Opinion: Fill the gap (year)


By Hannah Metzger, Coloumnist

Featured Photo: Students spend the year after high school all over the world, working abroad and helping less privileged people. (realgap.co.uk) 

With the end of the school year quickly approaches many students are beginning to feel the pressures of final grades, ACTs, SATs, college applications, classes for next year, etc. It feels as if school has been a nonstop journey of stress and anxiety since kindergarten.

Some wait and anticipation for high school graduation to bring relief to their tired and sorrowful lives. However, after high school is when the real work begins — college. Unfortunately, education wise, it appears to be all downhill from here. That is unless you decide to take a break.

A gap year is defined as “a period, typically an academic year, taken by a student as a break between secondary school and higher education.” If you’ve never heard of one that’s because they have an unfair negative reputation in the United States; although, gap years are incredibly common and accepted in other countries (especially in Britain where it has been a regular practice for decades).

Rangeview English teacher Mr. Fenimore took a two and a half year break after his freshman year in college before returning to earn his degree. Fenimore explains that he believes gap years can be a good choice for individual students depending on their situation.

“It was one of the best things for me,” said Fenimore. “The worry is always that young people won’t come back to college if they take a year off… That they’ll forget about school.”

Students spending their year in China. (realgap.co.uk)

The idea that students will abandon education as a whole if they take a break is a common yet unjustified fear. According to data collected from the American Gap Association, 90% of students who take a gap year return to college within a year.

Taking a gap year before college provides students with an opportunity to travel, work, volunteer, learn more about themselves, or simply just relax before beginning the strenuous journey that is receiving a college education.

Senior Christian Hernandez,  explained that he does not wish to take a gap year after he graduates this spring because he already knows what he wants to do.

“As of right now I’m pretty certain of what I want so to me there isn’t really any reason to wait,” claimed Hernandez. “(If I were to take a gap year) I would explore other possible career options and see what else could fit me well.”

Many experts claim that students who take a gap year are less likely to change their major, are more mature, and generally more successful than students who go straight to college after high school as explained in “Are Students Who Take Gap Years More Successful” by Kate Evans.

According to an article written by Valerie Strauss for the Washington Post, “…the number of Americans taking gap years through Projects Abroad, a U.K. company that coordinates volunteer programs around the world, has nearly quadrupled since 2005.”

Although the general trend appears to point many students in the direction of gap years, very few, if any, students at RHS plan to embark on the journey of self exploration before condemning themselves to four years of educational prison.

Jesse Aguirre, Rangeview junior, stated that he does not plan on taking a gap year because of finances.

“I do not plan on taking a gap year after graduation as I believe it will set me back financially if I were to travel or move out of my home… (Although a gap year) would greatly help me take a step back and reevaluate myself,” stated Aguirre. “I think it’d be an amazing thing for my personal health but my wallet can’t afford to take such a hit…”

Junior Sarah Bates had a slightly different take on the effect of gap years on students.

“I want to pursue cancer research,” Sarah explained. “A gap year will not help me.

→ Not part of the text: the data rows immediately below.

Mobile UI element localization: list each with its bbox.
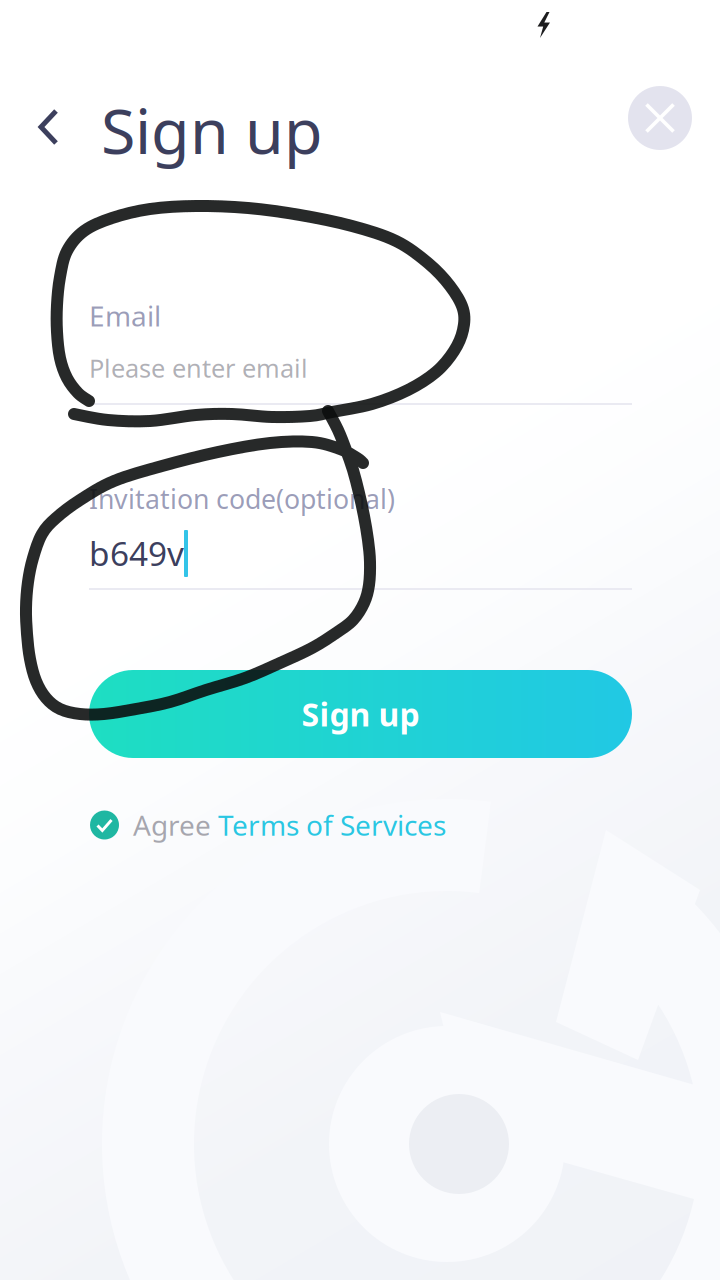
staticText: Invitation code(optional) — [89, 481, 395, 516]
staticText: Terms of Services — [218, 806, 446, 844]
staticText: Agree — [133, 806, 218, 844]
staticText: b649v — [89, 531, 184, 575]
button[interactable]: Agree — [90, 808, 490, 842]
staticText: Sign up — [302, 693, 420, 735]
staticText: Email — [89, 297, 161, 334]
staticText: Sign up — [101, 88, 323, 171]
button[interactable]: Close — [628, 86, 692, 150]
button[interactable]: Back — [24, 96, 86, 158]
button[interactable]: Sign up — [89, 670, 632, 758]
staticText: Please enter email — [89, 351, 308, 385]
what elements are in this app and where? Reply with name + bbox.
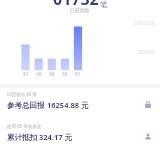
staticText: 参考总回报 <box>7 101 45 110</box>
staticText: 已投参与 66 笔 <box>7 91 37 97</box>
staticText: 48 <box>36 71 42 77</box>
staticText: 47 <box>23 71 29 77</box>
staticText: 31802.6元 <box>134 20 156 26</box>
staticText: 10000元 <box>137 49 155 55</box>
other: Rewards account <box>144 133 152 141</box>
staticText: 50 <box>62 71 68 77</box>
other: Safe deposit <box>144 101 152 109</box>
staticText: 01732 <box>53 0 99 10</box>
staticText: 51 <box>75 71 81 77</box>
staticText: 使用 65 笔奖励金 <box>7 123 42 129</box>
button[interactable]: 已投参与 66 笔 <box>0 89 160 112</box>
staticText: 16254.88 元 <box>47 100 89 110</box>
staticText: 已投笔数 <box>70 7 90 13</box>
staticText: 累计抵扣 <box>7 133 37 142</box>
button[interactable]: 使用 65 笔奖励金 <box>0 121 160 144</box>
staticText: 49 <box>49 71 55 77</box>
staticText: 笔 <box>100 0 107 9</box>
staticText: 324.17 元 <box>39 132 73 142</box>
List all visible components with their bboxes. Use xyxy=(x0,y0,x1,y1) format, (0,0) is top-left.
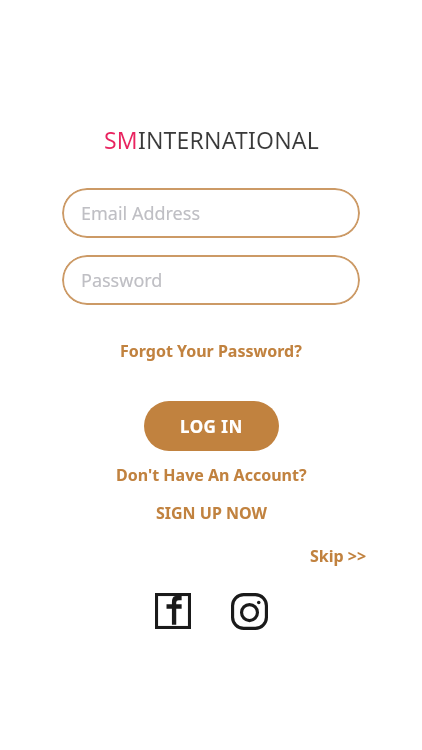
button[interactable]: Skip >> xyxy=(304,541,373,571)
staticText: Don't Have An Account? xyxy=(116,464,307,486)
button[interactable]: Facebook xyxy=(153,591,193,631)
staticText: Skip >> xyxy=(310,545,367,567)
button[interactable]: Email Address xyxy=(62,188,360,238)
staticText: Password xyxy=(81,268,163,293)
staticText: LOG IN xyxy=(180,415,243,438)
staticText: Email Address xyxy=(81,201,201,226)
button[interactable]: Don't Have An Account? xyxy=(108,459,315,491)
button[interactable]: LOG IN xyxy=(144,401,279,451)
button[interactable]: Instagram xyxy=(229,591,269,631)
staticText: SMINTERNATIONAL xyxy=(104,124,319,155)
button[interactable]: Forgot Your Password? xyxy=(112,335,310,367)
button[interactable]: SIGN UP NOW xyxy=(148,497,275,529)
staticText: Forgot Your Password? xyxy=(120,340,302,362)
staticText: SIGN UP NOW xyxy=(156,502,267,524)
button[interactable]: Password xyxy=(62,255,360,305)
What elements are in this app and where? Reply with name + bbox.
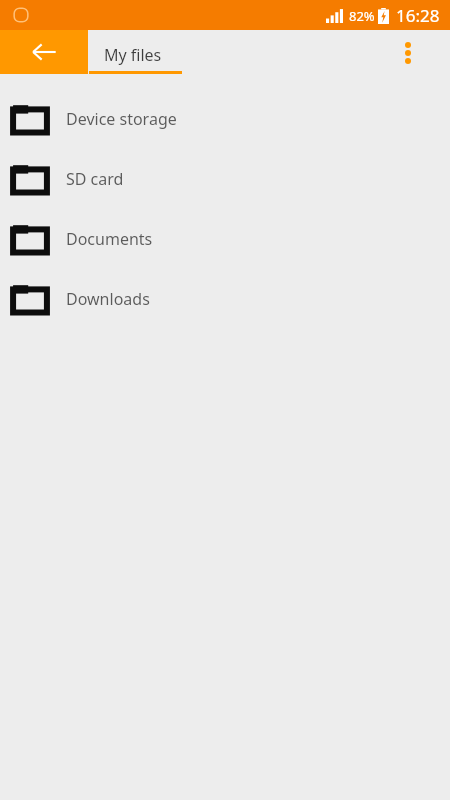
button[interactable]: My files xyxy=(89,30,182,76)
staticText: My files xyxy=(104,44,162,66)
staticText: SD card xyxy=(66,168,124,190)
staticText: Downloads xyxy=(66,288,150,310)
button[interactable]: SD card xyxy=(0,149,450,209)
staticText: 82% xyxy=(349,7,375,25)
staticText: Device storage xyxy=(66,108,177,130)
staticText: 16:28 xyxy=(396,4,440,27)
button[interactable]: Downloads xyxy=(0,269,450,329)
button[interactable]: Back xyxy=(0,30,88,74)
staticText: Documents xyxy=(66,228,153,250)
button[interactable]: More options xyxy=(386,30,430,76)
button[interactable]: Documents xyxy=(0,209,450,269)
button[interactable]: Device storage xyxy=(0,89,450,149)
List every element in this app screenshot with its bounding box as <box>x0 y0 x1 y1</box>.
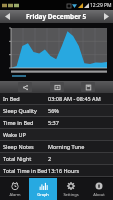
button[interactable]: Settings <box>57 178 85 200</box>
staticText: Graph <box>37 192 49 197</box>
staticText: Sleep Notes <box>3 143 48 150</box>
staticText: In Bed <box>3 95 48 102</box>
staticText: 13:16 Hours <box>48 167 80 174</box>
staticText: Sleep Quality <box>3 107 48 114</box>
staticText: 03:08 AM - 08:45 AM <box>48 95 101 102</box>
button[interactable]: Graph <box>29 178 57 200</box>
staticText: 12:29 PM <box>90 2 112 9</box>
staticText: Total Time in Bed <box>3 167 48 174</box>
button[interactable]: Sleep Quality <box>0 105 113 116</box>
button[interactable]: Wake UP <box>0 129 113 140</box>
staticText: Friday December 5 <box>26 12 87 21</box>
button[interactable]: Refresh <box>50 82 64 92</box>
staticText: 2 <box>48 155 52 162</box>
button[interactable]: Total Time in Bed <box>0 165 113 176</box>
button[interactable]: Share <box>18 82 32 92</box>
button[interactable]: About <box>85 178 113 200</box>
button[interactable]: In Bed <box>0 93 113 104</box>
staticText: Wake UP <box>3 131 48 138</box>
staticText: Total Night <box>3 155 48 162</box>
button[interactable]: Time in Bed <box>0 117 113 128</box>
staticText: 5:37 <box>48 119 59 126</box>
staticText: Morning Tune <box>48 143 85 150</box>
button[interactable]: Total Night <box>0 153 113 164</box>
button[interactable]: Previous day <box>0 10 14 23</box>
staticText: Time in Bed <box>3 119 48 126</box>
button[interactable]: Save <box>81 82 95 92</box>
button[interactable]: Sleep Notes <box>0 141 113 152</box>
staticText: Alarm <box>9 192 21 197</box>
button[interactable]: Alarm <box>0 178 29 200</box>
staticText: 56% <box>48 107 59 114</box>
staticText: About <box>93 192 105 197</box>
button[interactable]: Next day <box>99 10 113 23</box>
staticText: Settings <box>63 192 79 197</box>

A medical degree takes time, whereas taking a gap year makes achieving my goals take more time.”

A gap year might be seen as a waste of time for those who have the rest of their lives planned out; however, for those who do not know exactly what they want to accomplish throughout the entirety of their existence, it may be an option to seriously consider.

According to the American Gap Association’s gap year data and benefits, 60% of students who took a gap year after high school said that the experience either “set them on their current career path/academic major” or “confirmed their choice of career/academic major.”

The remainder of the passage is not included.